If you make a mistake and begin late, or forget to celebrate one day or maybe have the flu, there are dispensations and do-overs. I usually just don’t feel like celebrating some days so makeup days are definitely necessary. I started on August 1 this year so what with extra days, I figure my celebratory opportunities might run into September.
This day started with phone calls, emails, and Facebook postings. I have roses on my desk and Mom has the bouquet she always gets from me for my birthday. Dave is working on my birthday present, a ceiling fan in the bathroom.

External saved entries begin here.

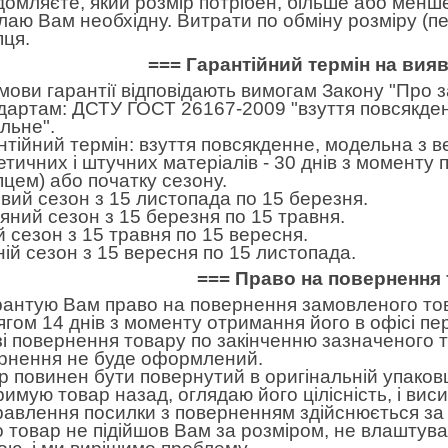
домляєте, який розмір потрібен, більше або менше.
лаю Вам необхідну. Витрати по обміну розміру (пе
пця.
=== Гарантійний термін на вия
умови гарантії відповідають вимогам Закону "Про 
дартам: ДСТУ ГОСТ 26167-2009 "взуття повсякден
льне".
нтійний термін: взуття повсякденне, модельна з в
етичних і штучних матеріалів - 30 днів з моменту
пцем) або початку сезону.
вий сезон з 15 листопада по 15 березня.
яний сезон з 15 березня по 15 травня.
ій сезон з 15 травня по 15 вересня.
ній сезон з 15 вересня по 15 листопада.
=== Право на повернення 
рантую Вам право на повернення замовленого тов
ягом 14 днів з моменту отримання його в офісі пе
зі повернення товару по закінченню зазначеного т
рнення не буде оформлений.
р повинен бути повернутий в оригінальній упаковц
римую товар назад, оглядаю його цілісність, і вис
равлення посилки з поверненням здійснюється за 
 товар не підійшов Вам за розміром, не влаштував 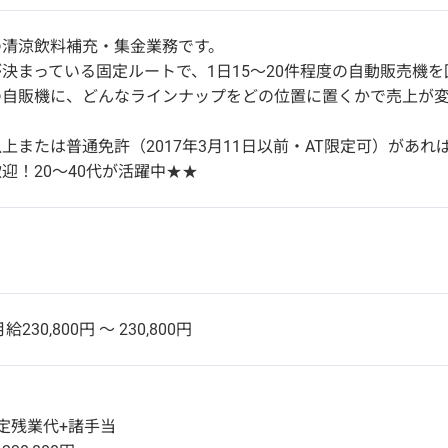
の清涼飲料補充・集金業務です。
決まっている固定ルートで、1日15～20件程度の自動販売機を
の自販機に、どんなラインナップをどの位置に置くかで売上が
上または普通免許（2017年3月11日以前・AT限定可）があれば
迎！20～40代が活躍中★★
給230,800円 〜 230,800円
定残業代+諸手当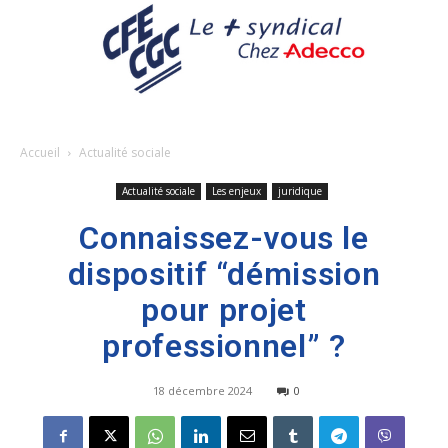
Accueil
Actualité sociale
Actualité sociale
Les enjeux
juridique
Connaissez-vous le
dispositif “démission
pour projet
professionnel” ?
18 décembre 2024
0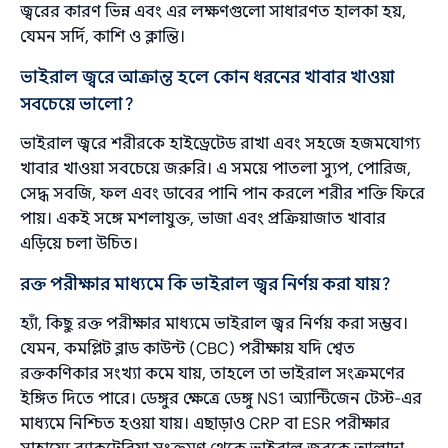
জ্বরের কারণ ভিন্ন এবং এর লক্ষণগুলো সাধারণত হালকা হয়,
যেমন সর্দি, কাশি ও ক্লান্তি।
ভাইরাল জ্বরে আক্রান্ত হলে কোন ধরনের খাবার খাওয়া
সবচেয়ে ভালো?
ভাইরাল জ্বরে শরীরকে হাইড্রেটেড রাখা এবং সহজে হজমযোগ্য
খাবার খাওয়া সবচেয়ে জরুরি। এ সময়ে পাতলা স্যুপ, পোরিজ,
সেদ্ধ সবজি, ফল এবং ডাবের পানি পান করলে শরীর শক্তি ফিরে
পায়। একই সঙ্গে মশলাযুক্ত, ভাজা এবং প্রক্রিয়াজাত খাবার
এড়িয়ে চলা উচিত।
রক্ত পরীক্ষার মাধ্যমে কি ভাইরাল জ্বর নির্ণয় করা যায়?
হ্যাঁ, কিছু রক্ত পরীক্ষার মাধ্যমে ভাইরাল জ্বর নির্ণয় করা সম্ভব।
যেমন, কমপ্লিট ব্লাড কাউন্ট (CBC) পরীক্ষায় যদি শ্বেত
রক্তকণিকার সংখ্যা কমে যায়, তাহলে তা ভাইরাল সংক্রমণের
ইঙ্গিত দিতে পারে। ডেঙ্গুর ক্ষেত্রে ডেঙ্গু NS1 অ্যান্টিজেন টেস্ট-এর
মাধ্যমে নিশ্চিত হওয়া যায়। এছাড়াও CRP বা ESR পরীক্ষার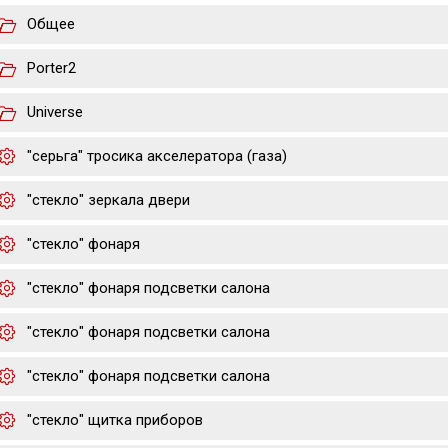
Общее
Porter2
Universe
"серьга" тросика акселератора (газа)
"стекло" зеркала двери
"стекло" фонаря
"стекло" фонаря подсветки салона
"стекло" фонаря подсветки салона
"стекло" фонаря подсветки салона
"стекло" щитка приборов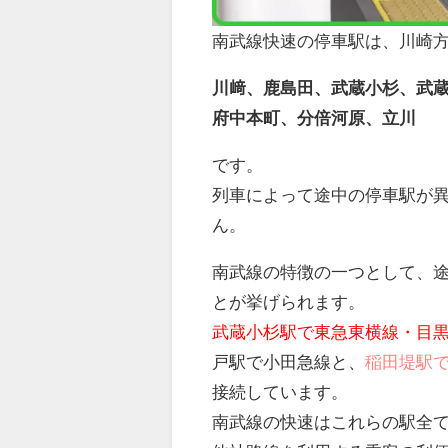
南武線快速の停車駅は、川崎
川﨑、鹿島田、武蔵小杉、武
府中本町、分倍河原、立川
です。
列車によって途中の停車駅が
ん。
南武線の特徴の一つとして、
とが挙げられます。
武蔵小杉駅で東急東横線・目
戸駅で小田急線と、
稲田堤駅
接続しています。
南武線の快速はこれらの駅全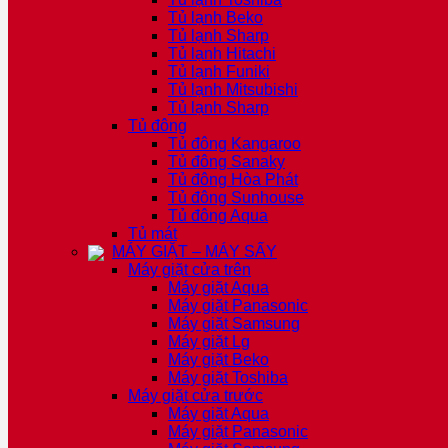
Tủ lạnh Beko
Tủ lạnh Sharp
Tủ lạnh Hitachi
Tủ lạnh Funiki
Tủ lạnh Mitsubishi
Tủ lạnh Sharp
Tủ đông
Tủ đông Kangaroo
Tủ đông Sanaky
Tủ đông Hòa Phát
Tủ đông Sunhouse
Tủ đông Aqua
Tủ mát
MÁY GIẶT – MÁY SẤY
Máy giặt cửa trên
Máy giặt Aqua
Máy giặt Panasonic
Máy giặt Samsung
Máy giặt Lg
Máy giặt Beko
Máy giặt Toshiba
Máy giặt cửa trước
Máy giặt Aqua
Máy giặt Panasonic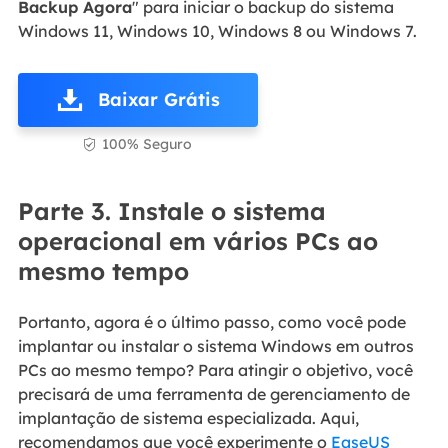
Backup Agora
" para iniciar o backup do sistema
Windows 11, Windows 10, Windows 8 ou Windows 7.
Baixar Grátis
100% Seguro

Parte 3. Instale o sistema
operacional em vários PCs ao
mesmo tempo
Portanto, agora é o último passo, como você pode
implantar ou instalar o sistema Windows em outros
PCs ao mesmo tempo? Para atingir o objetivo, você
precisará de uma ferramenta de gerenciamento de
implantação de sistema especializada. Aqui,
recomendamos que você experimente o
EaseUS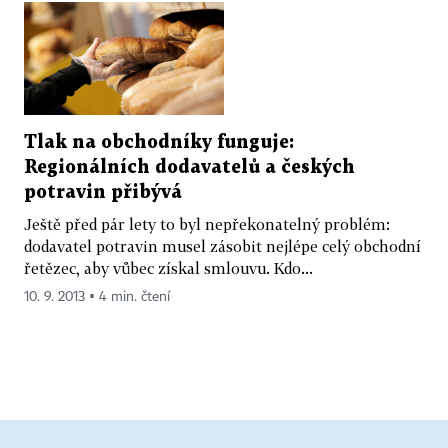
Tlak na obchodníky funguje:
Regionálních dodavatelů a českých
potravin přibývá
Ještě před pár lety to byl nepřekonatelný problém:
dodavatel potravin musel zásobit nejlépe celý obchodní
řetězec, aby vůbec získal smlouvu. Kdo...
10. 9. 2013 ▪ 4 min. čtení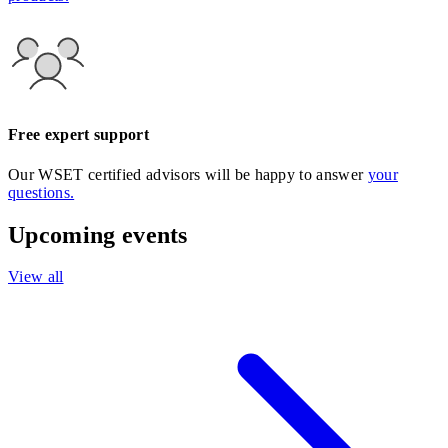
Free expert support
Our WSET certified advisors will be happy to answer
your
questions.
Upcoming events
View all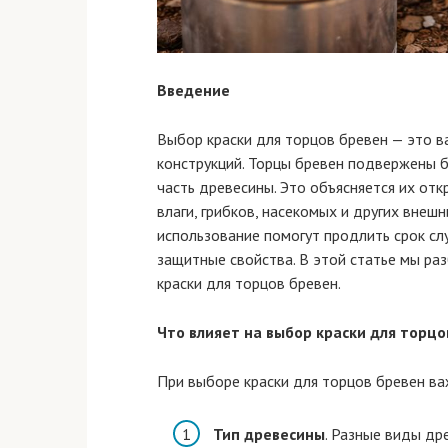
Введение
Выбор краски для торцов бревен — это 
конструкций. Торцы бревен подвержены 
часть древесины. Это объясняется их от
влаги, грибков, насекомых и других внеш
использование помогут продлить срок сл
защитные свойства. В этой статье мы ра
краски для торцов бревен.
Что влияет на выбор краски для торцо
При выборе краски для торцов бревен в
Тип древесины
. Разные виды др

Today is number 64, as in “Will you still feed me, will you still need me when I’m sixty-four?” This birthday, I am more reflective than on previous ones. I don’t begrudge, resent, or grieve turning 64. “Regrets, I’ve had a few . . . ” Maybe, but I don’t remember what they are. Bucket list? Today it seems that my bucket is already full. Mostly I’m bewildered at the arrival of the mid-60s. It’s cliche, isn’t it, for me to ask “How did this happen so fast?”
Mom, Dad, Dave, and I attended a 50th anniversary party for dear friends a few weeks ago. In the receiving line, the bride asked me, “Can you believe this?”
“No,” I said. “I thought we were all just 50.” I was only 75% kidding.
It is raining and the sky has been dark all day so far. I don’t mind. Dad’s vegetable garden needs the rain. He just planted his fall crop. My flowers appreciate the rain so much more than they do the garden hose. A groundhog is circling the morning glories that climb the bird feeders to chomp off their Southern Belle skirts as high up as he can reach. The songbirds don’t care about the groundhog, or the morning glories, or the grey skies. In fact, the little ones love to eat in the rain. On any given day, I watch the birds–cardinals, blackbirds, chickadees, mockingbirds, purple and house finches, goldfinches, robins, woodpeckers and sapsuckers, sparrows, wrens, doves, and bluebirds. We saw the first hummingbirds just a couple of days ago.
I love The Ravine today as I loved it at first sight. I am delighted by where I am, content with who I am, and okay with how I am. I am, as the ravine is, being. The critters that dwell in the big ditch come and go, as we do, except that the interludes between their presence and their absence is lengthier, and seasonal. The permanent going-aways of some are frequent, their life spans shorter than a human’s, their choices of homes more about the natural condition rather than what they can re-fashion. We human residents, the Revells and the Blairs, constantly clean, replace, and renovate little things in the two homes and all these blessed garages.
Sometimes our machinations work, sometimes they don’t. Dave stopped in just now to say that there’s an old “fan box” where he intends to put the ceiling fan and we’ll need to call for help. I find kinship with The Compound as we all become.
I am happy with my beloved house companions; Dave, Dad, Mom, and Murphy. They are, as I am, perfect in their imperfections of change and aging. Mom and Dad express surprise at being in their 80s. Dave can’t believe he’s 70 and neither can I. We call Murphy our puppy but she hobbles around sometimes with arthritis.
The birthday dinner today is actually a mid-afternoon snack with Mom and Dad. We’ll eat little steak bites, shrimp, cheese, and vegetables. Maybe there will be a glass of wine. I do have a cold bottle of prosecco. It’s been rolling around in The Cellar frig for months.